# BUTTER YOUR BISCUITS



## Sidecar (Dec 18, 2015)

Outta curiosity do someone here at WB turn butter molds , just wonder'n

Reactions: Way Cool 1


----------



## barry richardson (Dec 18, 2015)

Doubt if there is much demand for those lol. I would have to study on how they are designed, are there 2 molds in your pic, or 2 parts to 1 mold?

Reactions: Agree 1


----------



## gman2431 (Dec 18, 2015)

Is that a long legged beaver on the inside of the lid?

Reactions: Agree 1


----------



## barry richardson (Dec 18, 2015)

gman2431 said:


> Is that a long legged beaver on the inside of the lid?


I think it a northern furred armadillo

Reactions: Funny 5


----------



## CWS (Dec 18, 2015)

I could make one on the CNC but then we would have to get a cow to milk so we could try it out or maybe we could borrow a cow from the Amish.

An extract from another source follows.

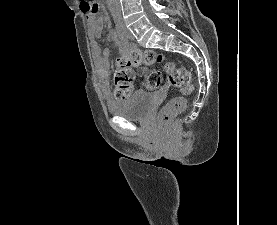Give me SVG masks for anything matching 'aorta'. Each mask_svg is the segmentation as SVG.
Masks as SVG:
<instances>
[{"mask_svg":"<svg viewBox=\"0 0 277 225\" xmlns=\"http://www.w3.org/2000/svg\"><path fill=\"white\" fill-rule=\"evenodd\" d=\"M110 12L115 20L121 19V7L119 0H107Z\"/></svg>","mask_w":277,"mask_h":225,"instance_id":"aorta-1","label":"aorta"}]
</instances>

Reactions: Funny 1 | Way Cool 1


----------



## Mike1950 (Dec 18, 2015)

CWS said:


> I could make one on the CNC but then we would have to get a cow to milk so we could try it out or maybe we could borrow a cow from the Amish.



Milk won't work but cream sure will.

Reactions: Like 1 | Agree 1


----------



## CWS (Dec 18, 2015)

Butter is in the cream, cream is in the milk, milk is in the cow.

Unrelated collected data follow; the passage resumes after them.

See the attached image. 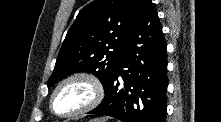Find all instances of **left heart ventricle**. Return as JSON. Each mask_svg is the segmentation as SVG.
Listing matches in <instances>:
<instances>
[{"instance_id":"b2bd125f","label":"left heart ventricle","mask_w":221,"mask_h":122,"mask_svg":"<svg viewBox=\"0 0 221 122\" xmlns=\"http://www.w3.org/2000/svg\"><path fill=\"white\" fill-rule=\"evenodd\" d=\"M91 98V88L81 81L63 86L54 98V108L59 113H71L85 106Z\"/></svg>"}]
</instances>
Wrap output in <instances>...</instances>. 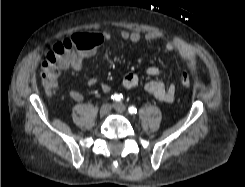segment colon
<instances>
[{
  "label": "colon",
  "instance_id": "1",
  "mask_svg": "<svg viewBox=\"0 0 245 187\" xmlns=\"http://www.w3.org/2000/svg\"><path fill=\"white\" fill-rule=\"evenodd\" d=\"M82 47V40L78 36L65 39L53 47V51L47 55L41 68L42 83L47 93H52L57 87L60 63L65 61L70 53L82 49ZM192 83L188 73L181 75V85L183 88H190Z\"/></svg>",
  "mask_w": 245,
  "mask_h": 187
}]
</instances>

Reactions: Like 1 | Agree 1 | Informative 1


----------



## Sidecar (Dec 18, 2015)

barry richardson said:


> Doubt if there is much demand for those lol. I would have to study on how they are designed, are there 2 molds in your pic, or 2 parts to 1 mold?


2 molds Barry......well what I was think'n and CWS ain't aware of is we could make butter molds with initials in em and sell to females that are get'n hitched ........they get crazy with the money on weddings.......
I was just goof'n around with em this morning while drinking some coffee and ponder'n what had to happen today and thought have not seen these here yet....see all kinda neat stuff just not these......

Reactions: Like 2


----------



## Sidecar (Dec 18, 2015)

CWS said:


> Butter is in the cream, cream is in the milk, milk is in the cow.

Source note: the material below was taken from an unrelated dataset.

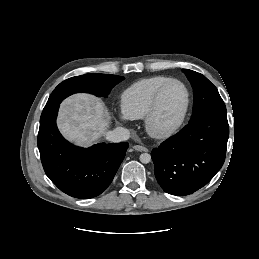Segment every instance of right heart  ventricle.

Got an idea Curt.......see above


----------



## Sidecar (Dec 18, 2015)

CWS said:


> I could make one on the CNC but then we would have to get a cow to milk so we could try it out or maybe we could borrow a cow from the Amish.


Hey good idea ! I know William wouldn't mind ......that's a good visit anyway


----------



## Sidecar (Dec 18, 2015)

CWS said:


> I could make one on the CNC but then we would have to get a cow to milk so we could try it out or maybe we could borrow a cow from the Amish.


I gotta idea !!!!!


----------



## Sidecar (Dec 18, 2015)

gman2431 said:


> Is that a long legged beaver on the inside of the lid?


Long legged ones tuff to find !!!

Reactions: Agree 2


----------



## Kevin (Dec 18, 2015)

CWS said:


> Butter is in the cream, cream is in the milk, milk is in the cow.



Cow is in a little box in the grocery store on the butter aisle.

Reactions: Funny 2


----------